Karena, meski temanya soal demokrasi, HPN tetap diselenggarakan dengan kegiatan pameran pers dan media yang diikuti oleh sejumlah pers nasional, media, dan pendukung lainnya. Konvensi nasional media massa, penyerahan anugerah jurnalistik dan pers, bakti sosial, serta hiburan rakyat. Semoga benar-benar ada keputusan yang bisa menjaga kemerdekaan pers dalam pesta demokrasi.
Kalau tidak, ya tahun 2024 lima hari jelang pencoblosan, kita peringati lagi HPN yang sama. Begitu seterusnya. Dunia pers akan selalu terkungkung dalam kepentingan-kepentingan manusia-manusia penunggang demokrasi. Para pekerja pers akan terus menjadi “budak-budak” pemilik modal dalam industri pers. Dan tidak akan ada kemerdekaan pers seperti yang dicita-citakan itu. Pers akan selalu menjadi pers yang sama, dari masa ke masa.

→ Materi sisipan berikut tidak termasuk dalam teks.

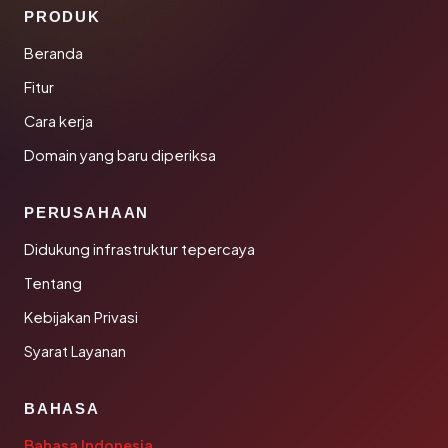
PRODUK
Beranda
Fitur
Cara kerja
Domain yang baru diperiksa
PERUSAHAAN
Didukung infrastruktur tepercaya
Tentang
Kebijakan Privasi
Syarat Layanan
BAHASA
Bahasa Indonesia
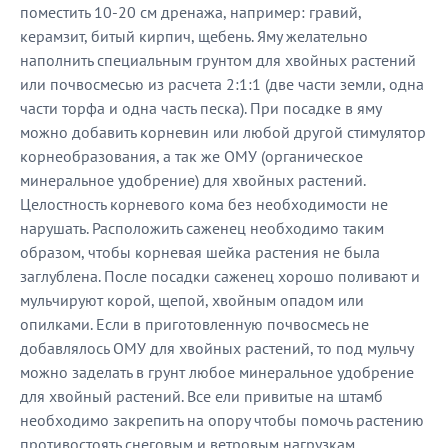
поместить 10-20 см дренажа, например: гравий,
керамзит, битый кирпич, щебень. Яму желательно
наполнить специальным грунтом для хвойных растений
или почвосмесью из расчета 2:1:1 (две части земли, одна
части торфа и одна часть песка). При посадке в яму
можно добавить корневин или любой другой стимулятор
корнеобразования, а так же ОМУ (органическое
минеральное удобрение) для хвойных растений.
Целостность корневого кома без необходимости не
нарушать. Расположить саженец необходимо таким
образом, чтобы корневая шейка растения не была
заглублена. После посадки саженец хорошо поливают и
мульчируют корой, щепой, хвойным опадом или
опилками. Если в приготовленную почвосмесь не
добавлялось ОМУ для хвойных растений, то под мульчу
можно заделать в грунт любое минеральное удобрение
для хвойный растений. Все ели привитые на штамб
необходимо закрепить на опору чтобы помочь растению
противостоять снеговым и ветровым нагрузкам.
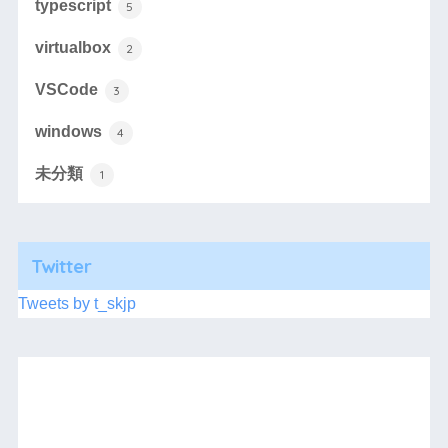
typescript
5
virtualbox
2
VSCode
3
windows
4
未分類
1
Twitter
Tweets by t_skjp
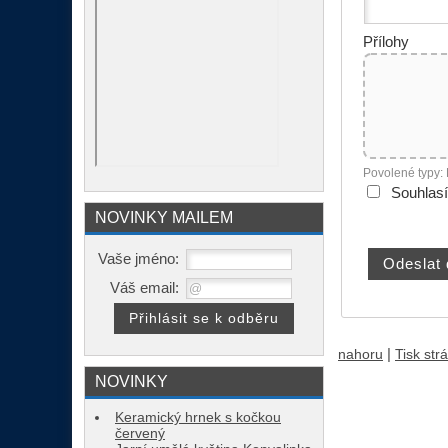
Přílohy
Povolené typy:
Souhlas
NOVINKY MAILEM
Vaše jméno:
Váš email:
|
nahoru
Tisk str
NOVINKY
Keramický hrnek s kočkou
červený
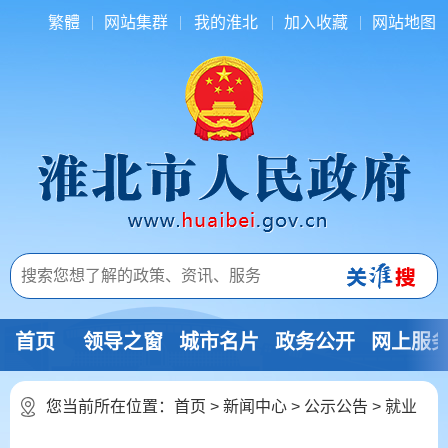
繁體
网站集群
我的淮北
加入收藏
网站地图
首页
领导之窗
城市名片
政务公开
网上服
您当前所在位置：
首页
>
新闻中心
>
公示公告
>
就业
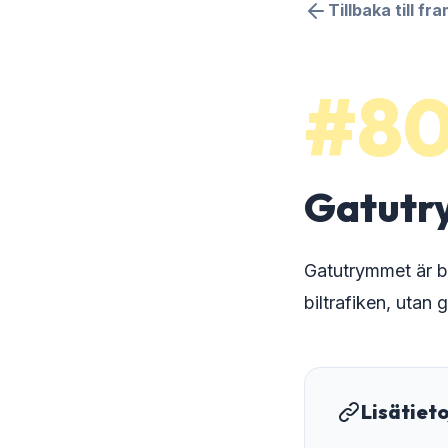
Tillbaka till fr
#8
Gatutr
Gatutrymmet är be
biltrafiken, uta
Lisätiet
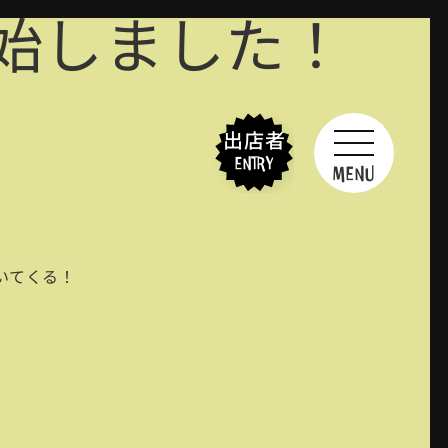
始しました！
出店者
ENTRY
MENU
いてくる！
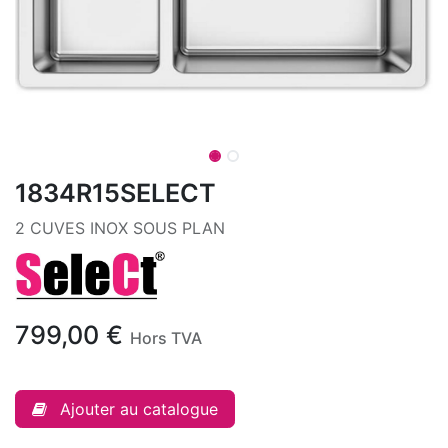
1834R15SELECT
2 CUVES INOX SOUS PLAN
799,00
€
Hors TVA
Ajouter au catalogue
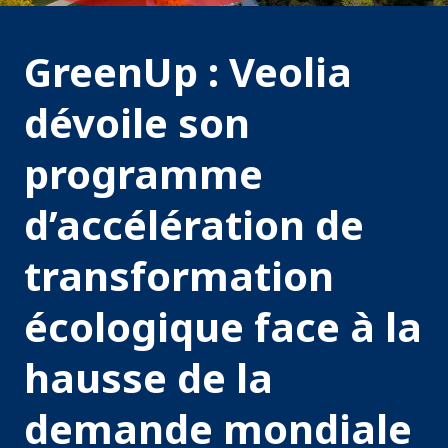
GreenUp : Veolia
dévoile son
programme
d’accélération de
transformation
écologique face à la
hausse de la
demande mondiale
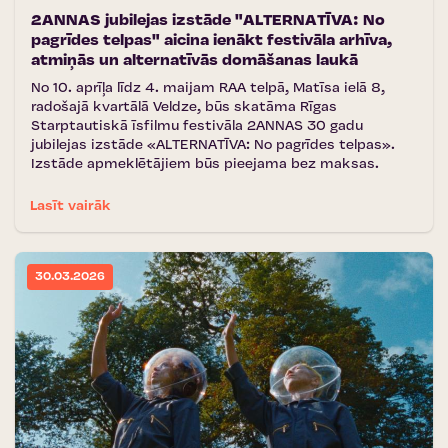
2ANNAS jubilejas izstāde "ALTERNATĪVA: No
pagrīdes telpas" aicina ienākt festivāla arhīva,
atmiņās un alternatīvās domāšanas laukā
No 10. aprīļa līdz 4. maijam RAA telpā, Matīsa ielā 8,
radošajā kvartālā Veldze, būs skatāma Rīgas
Starptautiskā īsfilmu festivāla 2ANNAS 30 gadu
jubilejas izstāde «ALTERNATĪVA: No pagrīdes telpas».
Izstāde apmeklētājiem būs pieejama bez maksas.
Lasīt vairāk
30.03.2026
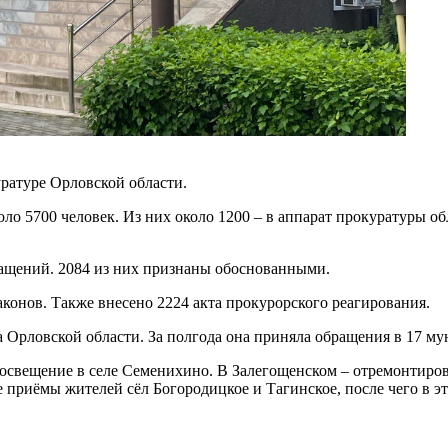
уратуре Орловской области.
о 5700 человек. Из них около 1200 – в аппарат прокуратуры об
ращений. 2084 из них признаны обоснованными.
конов. Также внесено 2224 акта прокурорского реагирования.
 Орловской области. За полгода она приняла обращения в 17 м
 освещение в селе Семенихино. В Залегощенском – отремонтиро
 приёмы жителей сёл Богородицкое и Тагинское, после чего в э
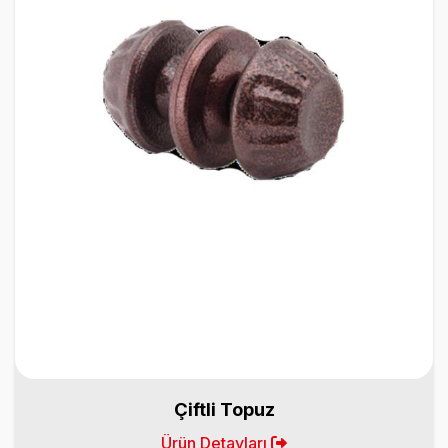
Çiftli Topuz
Ürün Detayları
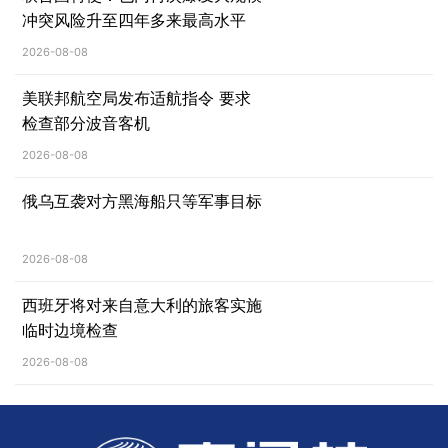
冲突风险升至四年多来最高水平
2026-08-08
美联邦航空局发布适航指令 要求
检查部分波音客机
2026-08-08
俄乌互袭对方黑海船只等军事目标
2026-08-08
西班牙将对来自意大利的旅客实施
临时边境检查
2026-08-08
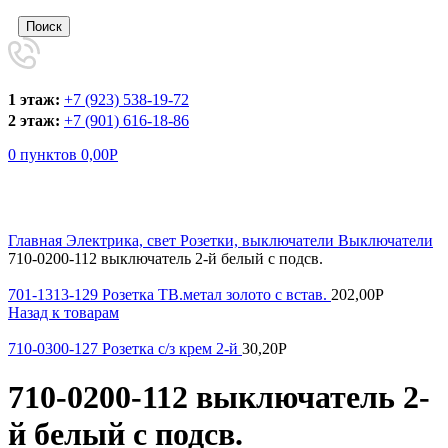
Поиск
1 этаж:
+7 (923) 538-19-72
2 этаж:
+7 (901) 616-18-86
0
пунктов
0,00
Р
Увеличить
Главная
Электрика, свет
Розетки, выключатели
Выключатели
710-0200-112 выключатель 2-й белый с подсв.
701-1313-129 Розетка ТВ.метал золото с встав.
202,00
Р
Назад к товарам
710-0300-127 Розетка с/з крем 2-й
30,20
Р
710-0200-112 выключатель 2-
й белый с подсв.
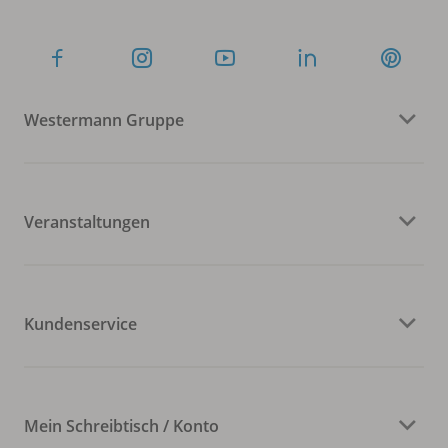
Westermann Gruppe
Veranstaltungen
Kundenservice
Mein Schreibtisch / Konto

Hadji Oemar Said Tjokroaminoto, pahlawan nasional dan pemimpin Sarekat Islam (1882-1934) pernah berujar, “Jika kalian ingin menjadi pemimpin besar, menulislah seperti wartawan dan bicaralah seperti orator.” Sebuah perkataan yang membuat posisi wartawan tinggi, karena menjadi syarat jika ingin jadi pemimpin besar. Namun hari ini, wartawan harus berbicara seperti orator. Kalau tidak, nasib mereka akan susah. Jangankan untuk kemerdekaan pers, merdeka ekonomi saja masih jauh. (Wartawan Utama)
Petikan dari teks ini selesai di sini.